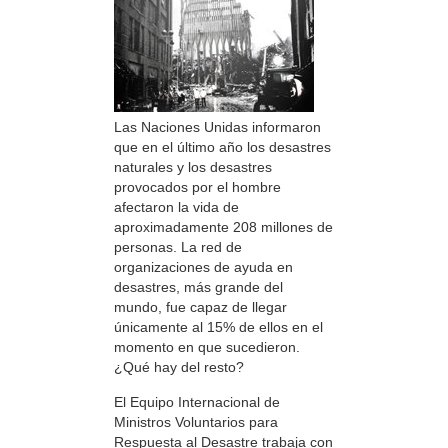
Las Naciones Unidas informaron
que en el último año los desastres
naturales y los desastres
provocados por el hombre
afectaron la vida de
aproximadamente 208 millones de
personas. La red de
organizaciones de ayuda en
desastres, más grande del
mundo, fue capaz de llegar
únicamente al 15% de ellos en el
momento en que sucedieron.
¿Qué hay del resto?
El Equipo Internacional de
Ministros Voluntarios para
Respuesta al Desastre trabaja con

What you need to do:
Show the lines of the records that include the string "desastres".

Exercise solution:
que en el último año los desastres
naturales y los desastres
desastres, más grande del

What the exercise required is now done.